Think attorney, activist, entrepreneur. Standing up for what you believe against all odds is a true gift. It just kind of sucks when you’re the next leader of the free world trapped in a 5-year-old’s body. Or when you’re the parent of that kid.
4. Give lots of unsolicited love and praise.
My stubborn child is also my most vulnerable child. He doesn’t always come to me for the affection he often so desperately needs. So I have to seek him out — wrestle him to the ground and cover him with silly kisses. Sometimes when he’s really acting out, I find that the cure is to make sure I carve out extra chunks of one-on-one time with him.
5. Try your best to manage your own frustration.
I find that the more intensely I react when an argument erupts, the more heated the argument becomes. It is very easy to become infuriated with your strong-willed child, but it is important to manage your feelings. Mindfulness, meditation, therapy (and let’s be honest, wine) have saved my sanity. Also, remember that at least some of that stubbornness comes from at least one of your child’s parents (I’m not naming names here!), so have a little empathy and compassion.

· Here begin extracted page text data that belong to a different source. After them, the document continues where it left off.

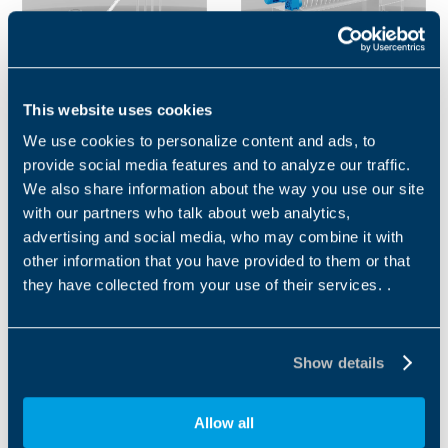
HAMMADDE
İŞLEME
This website uses cookies
ELLEÇLEME
Karıştırma ve kalıptan
We use cookies to personalize content and ads, to
çıkarma, bu özel alt işlemin iki
Hammadde işleme, pişirme
provide social media features and to analyze our traffic.
önemli aşamasıdır.
süresinin ilk aşamasıdır.
We also share information about the way you use our site
Karıştırıcılara...
Sonraki pişirme işlemlerinin
with our partners who talk about web analytics,
kesintiye uğramasını...
advertising and social media, who may combine it with
1
2
3
4
5
6
7
other information that you have provided to them or that
they have collected from your use of their services. .
Downloads
Show details
Category filter
Allow all
Us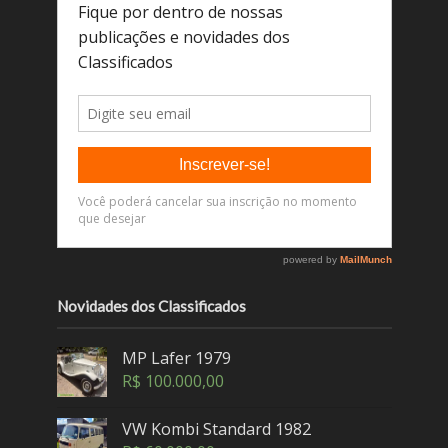
Novidades dos Classificados
MP Lafer 1979
R$
100.000,00
VW Kombi Standard 1982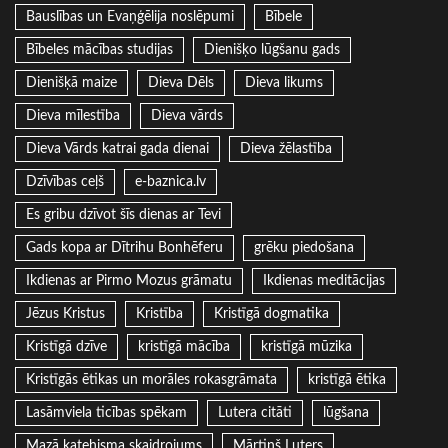
Bauslības un Evaņģēlija noslēpumi
Bībele
Bībeles mācības studijas
Dienišķo lūgšanu gads
Dienišķā maize
Dieva Dēls
Dieva likums
Dieva mīlestība
Dieva vārds
Dieva Vārds katrai gada dienai
Dieva žēlastība
Dzīvības ceļš
e-baznica.lv
Es gribu dzīvot šīs dienas ar Tevi
Gads kopa ar Dītrihu Bonhēferu
grēku piedošana
Ikdienas ar Pirmo Mozus grāmatu
Ikdienas meditācijas
Jēzus Kristus
Kristība
Kristīgā dogmatika
Kristīgā dzīve
kristīgā mācība
kristīgā mūzika
Kristīgās ētikas un morāles rokasgrāmata
kristīgā ētika
Lasāmviela ticības spēkam
Lutera citāti
lūgšana
Mazā katehisma skaidrojums
Mārtiņš Luters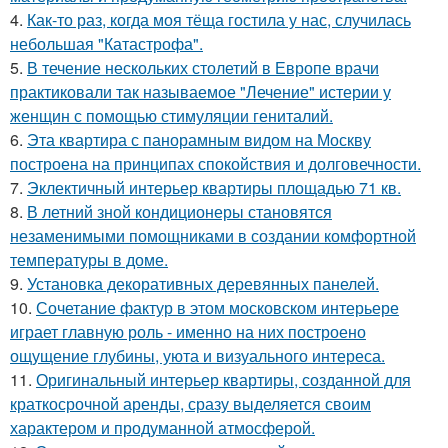
4.
Как-то раз, когда моя тёща гостила у нас, случилась
небольшая "Катастрофа".
5.
В течение нескольких столетий в Европе врачи
практиковали так называемое "Лечение" истерии у
женщин с помощью стимуляции гениталий.
6.
Эта квартира с панорамным видом на Москву
построена на принципах спокойствия и долговечности.
7.
Эклектичный интерьер квартиры площадью 71 кв.
8.
В летний зной кондиционеры становятся
незаменимыми помощниками в создании комфортной
температуры в доме.
9.
Установка декоративных деревянных панелей.
10.
Сочетание фактур в этом московском интерьере
играет главную роль - именно на них построено
ощущение глубины, уюта и визуального интереса.
11.
Оригинальный интерьер квартиры, созданной для
краткосрочной аренды, сразу выделяется своим
характером и продуманной атмосферой.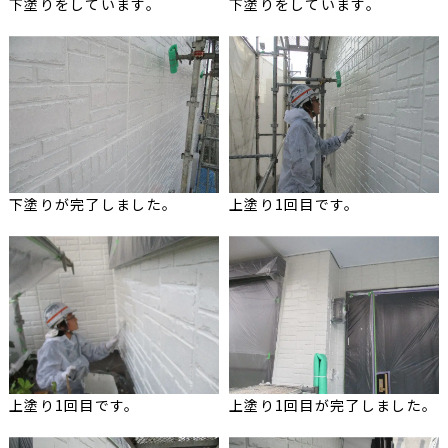
下塗りをしています。
下塗りをしています。
下塗りが完了しました。
上塗り1回目です。
上塗り1回目です。
上塗り1回目が完了しました。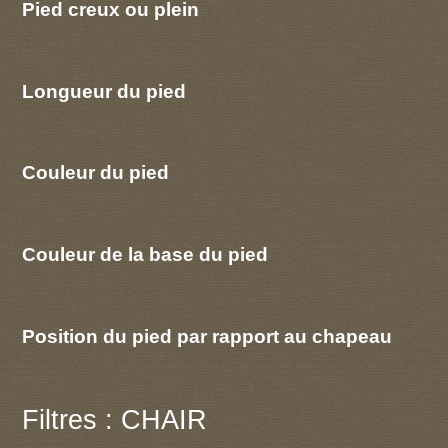
Pied creux ou plein
Longueur du pied
Couleur du pied
Couleur de la base du pied
Position du pied par rapport au chapeau
Filtres : CHAIR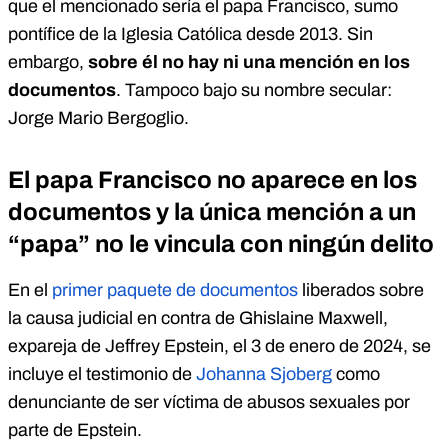
que el mencionado sería el papa Francisco, sumo
pontífice de la Iglesia Católica desde 2013. Sin
embargo,
sobre él no hay ni una mención en los
documentos
. Tampoco bajo su nombre secular:
Jorge Mario Bergoglio.
El papa Francisco no aparece en los
documentos y la única mención a un
“papa” no le vincula con ningún delito
En el
primer paquete de documentos
liberados sobre
la causa judicial en contra de Ghislaine Maxwell,
expareja de Jeffrey Epstein, el 3 de enero de 2024, se
incluye el testimonio de
Johanna Sjoberg
como
denunciante de ser víctima de abusos sexuales por
parte de Epstein.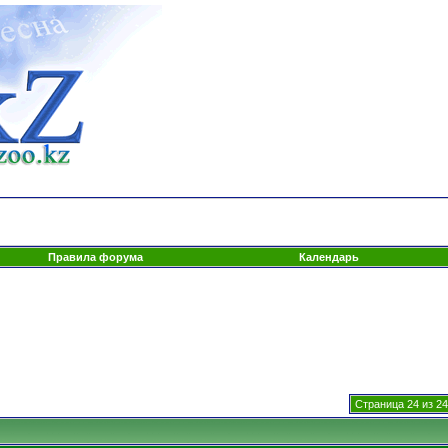
Правила форума
Календарь
Страница 24 из 24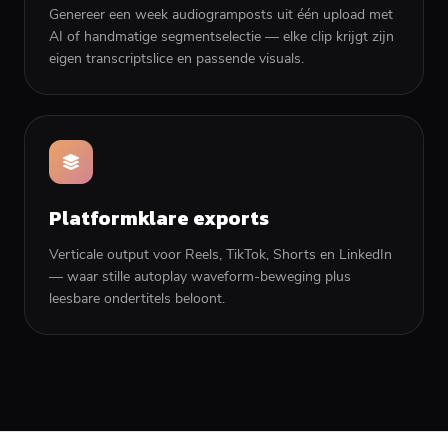
Genereer een week audiogramposts uit één upload met
AI of handmatige segmentselectie — elke clip krijgt zijn
eigen transcriptslice en passende visuals.
Platformklare exports
Verticale output voor Reels, TikTok, Shorts en LinkedIn
— waar stille autoplay waveform-beweging plus
leesbare ondertitels beloont.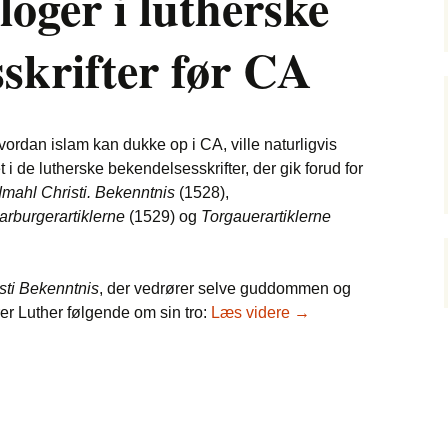
oger i lutherske
skrifter før CA
vordan islam kan dukke op i CA, ville naturligvis
 i de lutherske bekendelsesskrifter, der gik forud for
ahl Christi. Bekenntnis
(1528),
arburgerartiklerne
(1529) og
Torgauerartiklerne
ti Bekenntnis
, der vedrører selve guddommen og
Islam i Confessio Au
ærer Luther følgende om sin tro:
Læs videre
→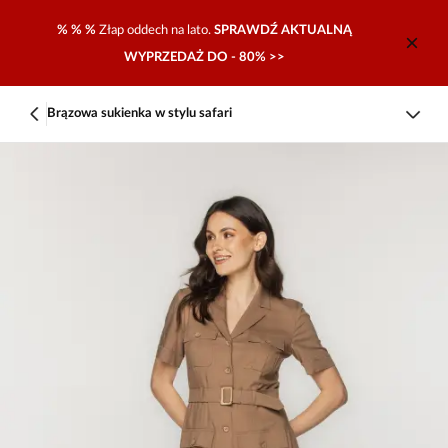
% % %
Złap oddech na lato.
SPRAWDŹ AKTUALNĄ
WYPRZEDAŻ DO - 80% >>
Brązowa sukienka w stylu safari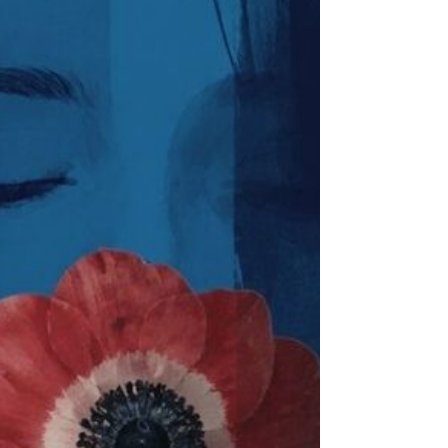
il suo impegno a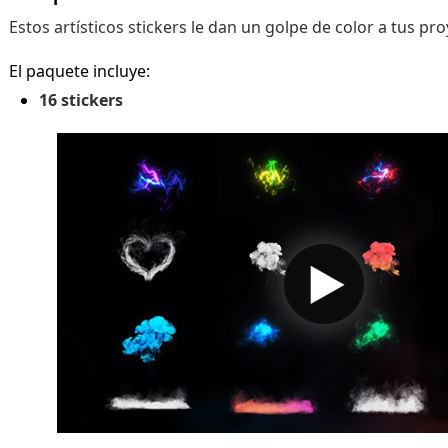
Estos artísticos stickers le dan un golpe de color a tus pro
El paquete incluye:
16 stickers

I’m sure that when my son enters the tween and teen years, the tables will turn again and I’ll have to come up with a whole new approach. But I hope that he will continue to feel that his parents are a safe haven — that no matter what limits he feels he needs to push, what principles he needs to stick to, and he can come to us to work them out.
Like all parents, I hope that I am teaching my son not only how to manage his BIG feelings, but also that he is loved without condition for the beautiful, fierce, thoughtful, bright soul that he is and has always been. Strong-willed, stubborn emotions and all.